Available records -
■ ■ ■ ■ ■ ■ ■
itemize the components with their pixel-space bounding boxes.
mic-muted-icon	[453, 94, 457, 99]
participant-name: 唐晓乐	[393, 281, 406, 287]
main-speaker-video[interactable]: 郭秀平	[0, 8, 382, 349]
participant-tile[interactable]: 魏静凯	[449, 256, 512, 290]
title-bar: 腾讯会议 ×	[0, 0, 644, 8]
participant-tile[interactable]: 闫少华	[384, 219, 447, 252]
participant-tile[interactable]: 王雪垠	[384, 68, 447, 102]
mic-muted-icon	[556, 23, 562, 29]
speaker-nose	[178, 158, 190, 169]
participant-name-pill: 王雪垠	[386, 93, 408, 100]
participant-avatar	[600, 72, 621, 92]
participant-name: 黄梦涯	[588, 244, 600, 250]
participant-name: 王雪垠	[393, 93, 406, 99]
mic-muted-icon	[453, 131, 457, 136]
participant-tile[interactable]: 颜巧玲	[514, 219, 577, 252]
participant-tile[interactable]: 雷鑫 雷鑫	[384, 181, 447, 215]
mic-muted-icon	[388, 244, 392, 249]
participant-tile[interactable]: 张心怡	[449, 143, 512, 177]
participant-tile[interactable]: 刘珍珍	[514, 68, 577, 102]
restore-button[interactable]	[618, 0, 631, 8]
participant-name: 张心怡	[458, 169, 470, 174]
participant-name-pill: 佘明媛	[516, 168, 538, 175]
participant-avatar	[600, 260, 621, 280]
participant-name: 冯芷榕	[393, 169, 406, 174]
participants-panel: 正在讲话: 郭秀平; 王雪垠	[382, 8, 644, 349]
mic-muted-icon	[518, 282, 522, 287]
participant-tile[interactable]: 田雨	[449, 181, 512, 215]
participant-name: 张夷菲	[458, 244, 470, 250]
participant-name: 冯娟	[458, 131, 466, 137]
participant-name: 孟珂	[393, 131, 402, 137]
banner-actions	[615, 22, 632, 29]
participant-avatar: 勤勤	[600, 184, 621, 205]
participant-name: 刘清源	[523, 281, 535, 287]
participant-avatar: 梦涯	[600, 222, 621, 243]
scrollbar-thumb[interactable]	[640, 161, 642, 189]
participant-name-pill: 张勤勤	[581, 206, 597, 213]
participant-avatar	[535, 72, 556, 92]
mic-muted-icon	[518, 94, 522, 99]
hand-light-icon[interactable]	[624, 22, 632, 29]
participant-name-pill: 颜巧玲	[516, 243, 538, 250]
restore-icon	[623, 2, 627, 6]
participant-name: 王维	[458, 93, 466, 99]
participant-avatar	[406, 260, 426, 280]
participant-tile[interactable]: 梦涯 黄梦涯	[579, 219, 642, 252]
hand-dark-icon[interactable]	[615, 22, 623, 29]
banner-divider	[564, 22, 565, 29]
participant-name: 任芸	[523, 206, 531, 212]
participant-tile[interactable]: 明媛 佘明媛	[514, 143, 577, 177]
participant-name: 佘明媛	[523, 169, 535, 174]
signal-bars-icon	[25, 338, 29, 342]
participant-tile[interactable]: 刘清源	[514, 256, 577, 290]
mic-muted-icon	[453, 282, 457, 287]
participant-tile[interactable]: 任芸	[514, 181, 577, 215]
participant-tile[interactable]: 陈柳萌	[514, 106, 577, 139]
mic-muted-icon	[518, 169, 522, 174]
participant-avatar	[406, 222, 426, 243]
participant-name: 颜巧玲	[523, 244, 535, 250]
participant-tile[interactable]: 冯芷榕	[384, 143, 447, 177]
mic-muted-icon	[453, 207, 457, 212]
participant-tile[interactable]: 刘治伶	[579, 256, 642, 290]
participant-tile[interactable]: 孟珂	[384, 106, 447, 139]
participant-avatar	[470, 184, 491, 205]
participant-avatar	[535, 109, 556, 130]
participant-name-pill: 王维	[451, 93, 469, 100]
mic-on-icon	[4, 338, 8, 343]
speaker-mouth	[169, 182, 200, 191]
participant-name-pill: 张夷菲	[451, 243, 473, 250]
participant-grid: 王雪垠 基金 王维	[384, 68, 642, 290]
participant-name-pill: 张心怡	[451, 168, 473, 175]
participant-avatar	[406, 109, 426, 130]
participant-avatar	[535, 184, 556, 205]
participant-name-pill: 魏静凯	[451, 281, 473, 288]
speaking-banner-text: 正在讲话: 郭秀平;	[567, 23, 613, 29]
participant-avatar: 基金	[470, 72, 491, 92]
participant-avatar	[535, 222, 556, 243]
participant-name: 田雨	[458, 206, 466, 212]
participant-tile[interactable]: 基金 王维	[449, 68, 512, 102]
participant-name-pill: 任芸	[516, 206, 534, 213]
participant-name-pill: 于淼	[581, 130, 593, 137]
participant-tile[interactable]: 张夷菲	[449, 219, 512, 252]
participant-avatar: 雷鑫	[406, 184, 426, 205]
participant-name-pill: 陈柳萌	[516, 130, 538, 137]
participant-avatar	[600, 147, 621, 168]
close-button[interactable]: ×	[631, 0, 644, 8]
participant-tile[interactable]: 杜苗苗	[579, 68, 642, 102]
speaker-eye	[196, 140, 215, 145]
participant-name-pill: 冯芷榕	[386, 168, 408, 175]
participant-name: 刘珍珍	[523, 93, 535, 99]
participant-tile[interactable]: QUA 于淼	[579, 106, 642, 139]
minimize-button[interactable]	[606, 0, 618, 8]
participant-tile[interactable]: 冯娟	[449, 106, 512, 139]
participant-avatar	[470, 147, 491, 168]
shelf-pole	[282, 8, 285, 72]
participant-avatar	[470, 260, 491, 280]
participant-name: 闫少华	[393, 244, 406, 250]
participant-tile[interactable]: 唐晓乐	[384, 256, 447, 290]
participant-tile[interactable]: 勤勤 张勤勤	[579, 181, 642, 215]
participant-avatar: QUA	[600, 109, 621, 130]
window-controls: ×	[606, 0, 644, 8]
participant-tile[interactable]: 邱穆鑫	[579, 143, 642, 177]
■ ■ ■ ■ ■ ■ ■
Work request - Output only the number of lines in the data above that include the word "pill".

Written response - 12